Home / healthy / Wow, Ternyata Anggota Tubuh Ini Juga Bisa Terkena Infeksi Jamur Lho

Wow, Ternyata Anggota Tubuh Ini Juga Bisa Terkena Infeksi Jamur Lho

Hai guys, kali ini kita akan membahas tentang jamur. Ups, tapi yang ini bukan jamur yang bisa dimasak ya, akan tetapi ini infeksi jamur. Pernah dong ya dengar infeksi jamur itu apa, bener gak? Salah satu anggota tubuh yang bisa terkena infeksi jamur bukan hanya vagina lho, masih ada anggota tubuh lainnya yang bisa terkena infeksi tersebut. Kira-kira anggota tubuh mana yang bisa terkena infeksi tersebut? Yuk, kita simak sama-sama.

Pengertian Infeksi Jamur

Infeksi jamur adalah penyakit umum yang disebabkan oleh jamur. Terdapat sekitar 1,5 juta jenis jamur di dunia dan sebagian besar tidak berbahaya. Namun ada beberapa jenis jamur yang berpotensi mengancam kesehatan. Jenis infeksi ini sangat umum terjadi dan dapat dialami oleh siapa saja. Meski demikian, orang-orang dengan sistem kekebalan tubuh yang lemah memiliki risiko tinggi untuk mengidap infeksi jamur. Contohnya pengidap HIV/AIDS, orang yang menjalani kemoterapi, pengguna kortikosteroid serta pasien di rumah sakit.
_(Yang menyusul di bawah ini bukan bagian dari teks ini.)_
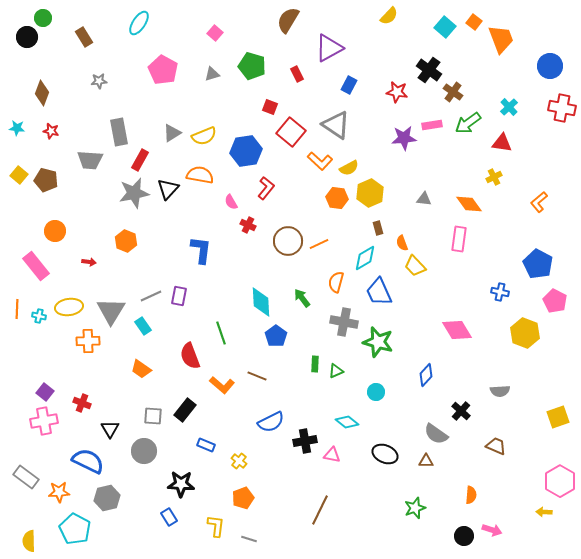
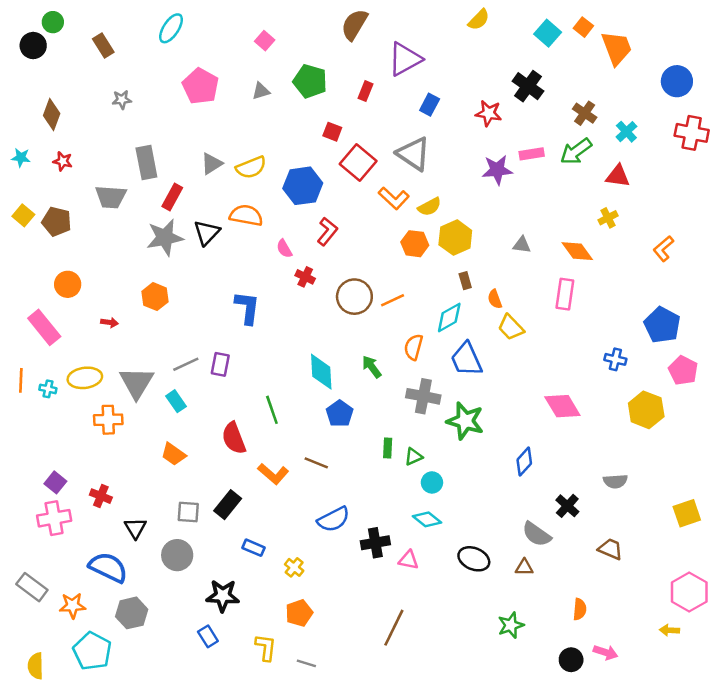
red rectangle: (297, 74) -> (366, 91), turned 49
brown cross: (453, 92) -> (585, 113), moved
cyan circle: (376, 392) -> (432, 482), moved

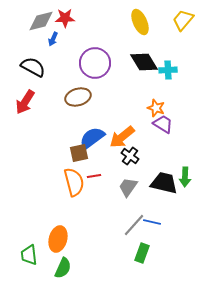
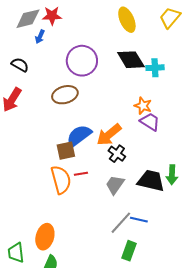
black semicircle: (33, 67) -> (20, 65), size x0.7

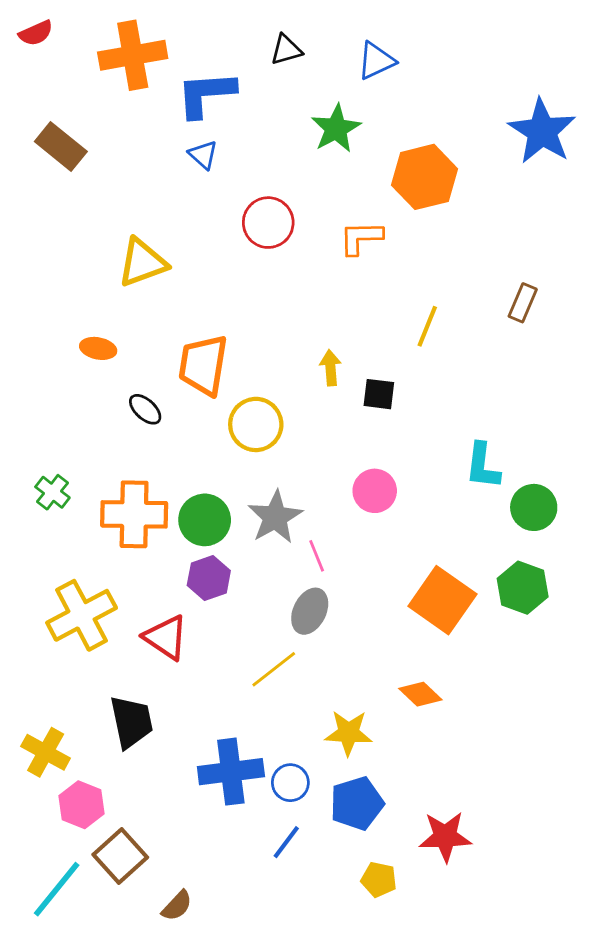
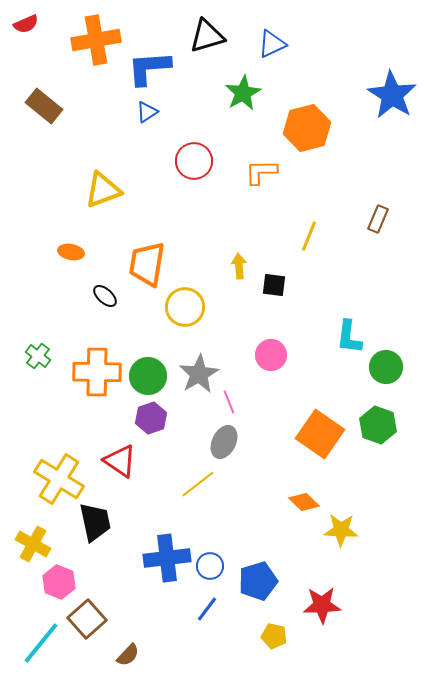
black triangle: (286, 50) -> (207, 36), size x1.5
blue triangle: (203, 155) -> (147, 112), turned 45
yellow cross: (82, 615) -> (59, 479), moved, turned -30
yellow star: (348, 733) -> (341, 530), moved

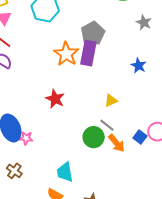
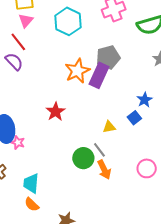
blue square: (140, 137) -> (134, 118), moved
cyan trapezoid: (65, 172) -> (31, 183), moved

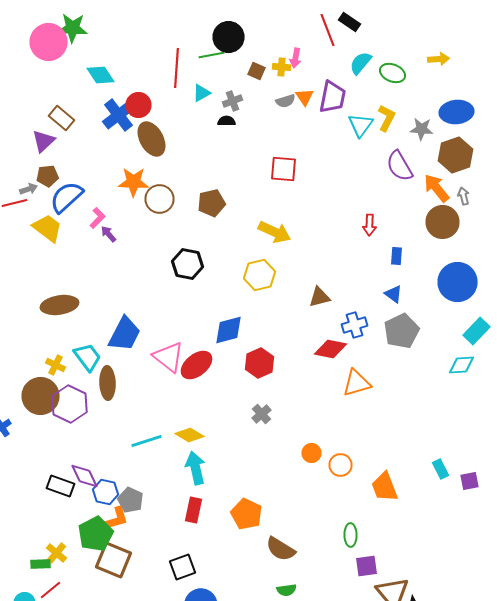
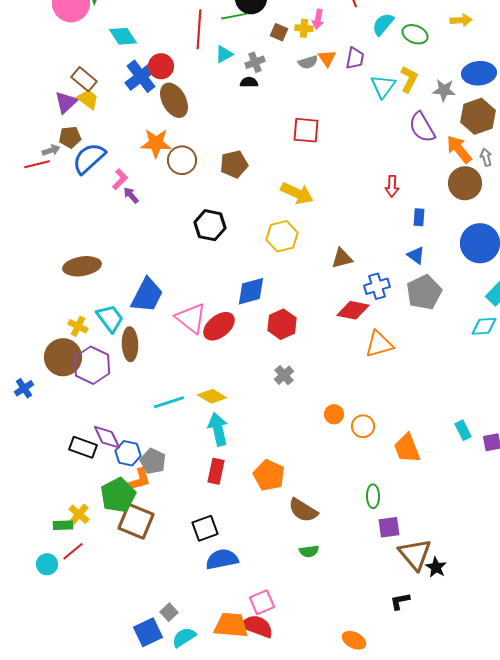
purple trapezoid: (332, 97) -> (355, 58), size x0.7
yellow trapezoid: (48, 228) -> (88, 99), moved, size x0.7

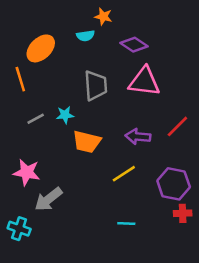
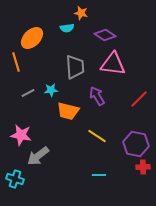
purple arrow: (138, 137) -> (97, 96), moved, turned 54
yellow line: (124, 174) -> (97, 136), turned 66

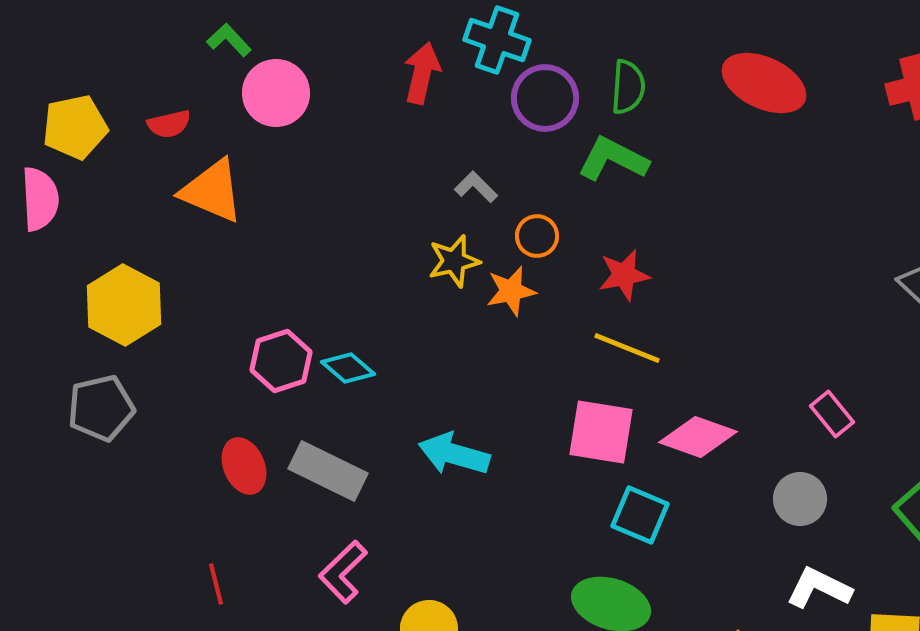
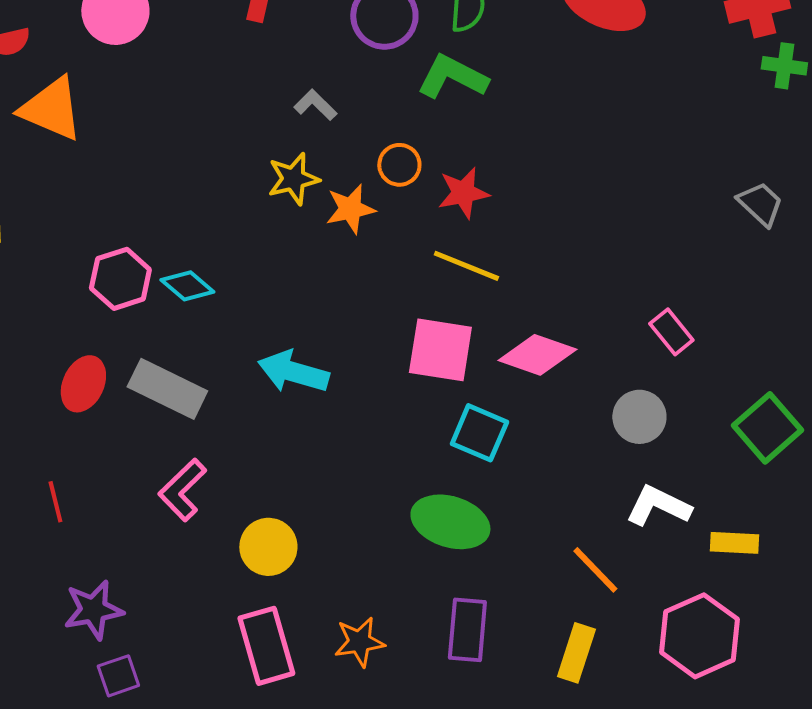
orange circle: (537, 236) -> (399, 165), moved
red ellipse: (244, 466) -> (83, 384), turned 48

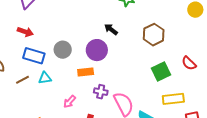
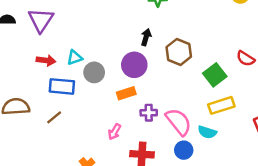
black arrow: (111, 29) -> (146, 37), turned 80
brown hexagon: (154, 35) -> (179, 52), moved
cyan triangle: (45, 78) -> (75, 58), moved
yellow rectangle: (173, 99) -> (221, 105), moved

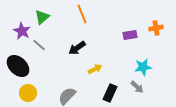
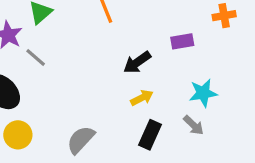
orange cross: (156, 28) -> (224, 16), moved
black arrow: (77, 48) -> (137, 62), moved
yellow arrow: (95, 69) -> (142, 98), moved

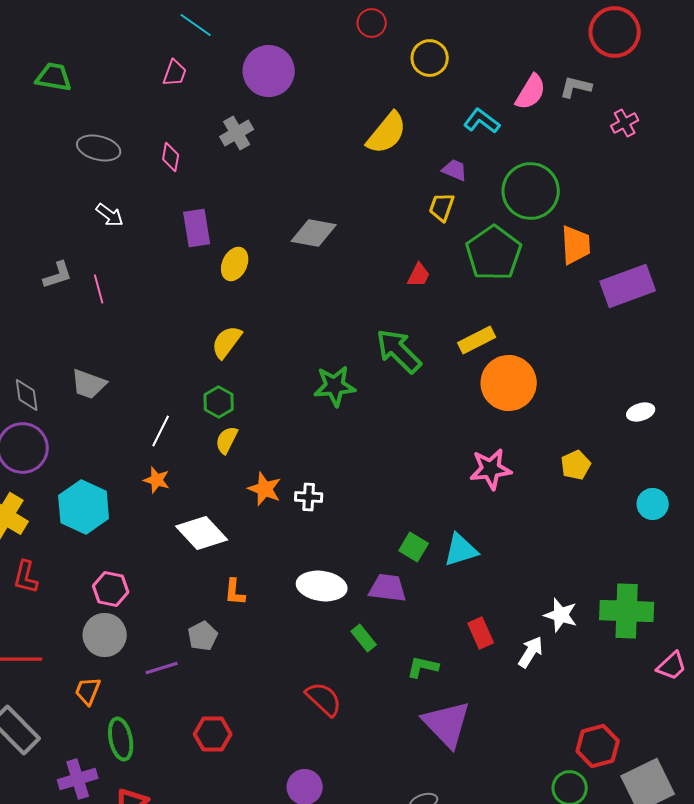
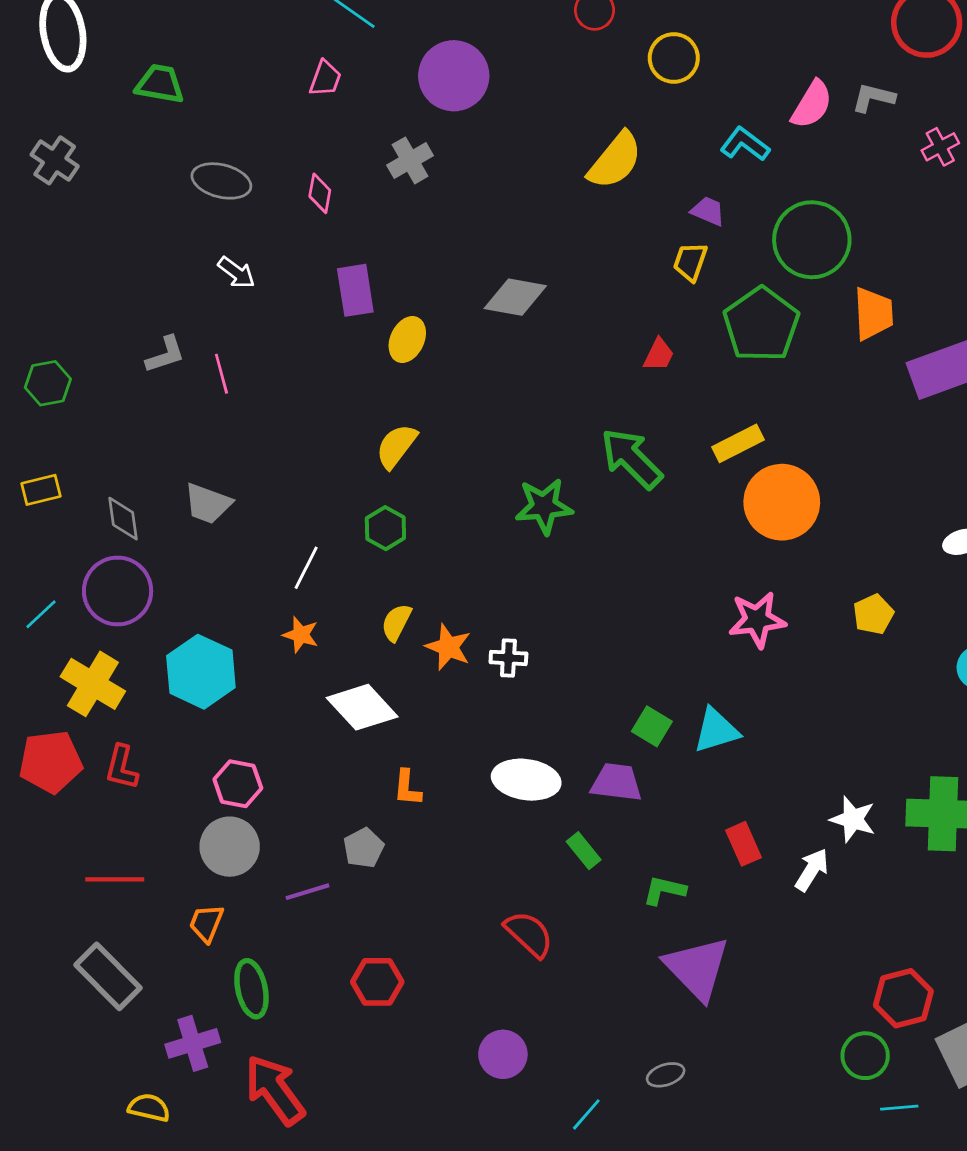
yellow semicircle: (227, 440) -> (396, 622), moved

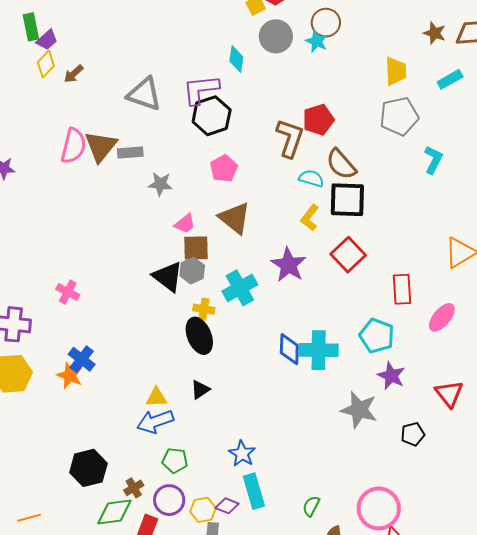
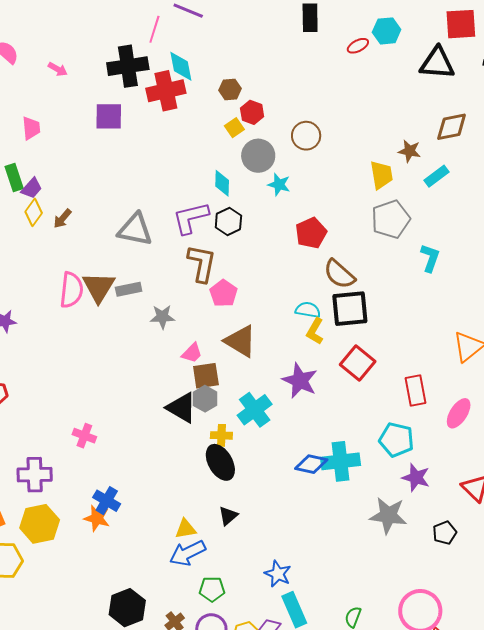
brown star: (435, 33) -> (410, 151), moved
cyan star: (317, 41) -> (279, 185), moved
black hexagon: (212, 116) -> (228, 221), moved, size x0.7
brown L-shape: (290, 138) -> (202, 263), moved
cyan semicircle: (311, 178) -> (308, 310), moved
blue diamond: (289, 349) -> (311, 464), turned -72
Gejala dari infeksi jamur sangat beragam, tergantung bagian tubuh yang tertular dan jamur penyebabnya. Tanda klinis dari infeksi jamur ringan pada kulit kerap terlihat seperti ruam kulit biasa dan sering sekali terjadi. Sementara, infeksi jamur pada paru-paru memiliki gejala yang mirip dengan flu atau tuberkulosis.

Jenis-Jenis Infeksi Jamur

Apabila ada gejala-gejala yang terasa mengganggu dan tidak kunjung sembuh, segeralah kunjungi dokter. Pemeriksaan dan pengobatan sedini mungkin akan meningkatkan potensi kesembuhan sekaligus mencegah komplikasi yang serius. Berikut ini adalah jenis-jenis infeksi jamur:

  • Aspergilosis
  • Candidiasis
  • Kurap
  • Infeksi jamur pada kuku
  • Infeksi Cryptococcus neoformans
  • Histoplasmosis
  • Pneumocystis pneumonia (PCP)
  • Sporotrichosis
  • Infeksi Cladosporium

Anggota Tubuh Yang Bisa Terkena Infeksi Jamur

Walaupun pada umumnya vagina yang sering terkena infeksi jamur, akan tetapi ada anggota tubuh lainnya yang rentan terkena infeksi jamur seperti di bawah ini:

Kulit

Sebagian besar orang pernah mengalami infeksi kulit yang disebabkan oleh jamur. Infeksi jamur pada kulit dapat terjadi pada pria maupun wanita dan merupakan infeksi kulit yang paling umum. Infeksi jamur kulit yang ringan umumnya menimbulkan ruam pada kulit.

Ruam tersebut tidak berbahaya, namun bisa terasa gatal dan mengganggu penampilan. Sebagian besar jamur berkembang biak dengan spora yang dapat tersebar di udara. Itu sebabnya, infeksi jamur paling sering menyerang bagian luar tubuh kamu, seperti kulit dan juga kuku.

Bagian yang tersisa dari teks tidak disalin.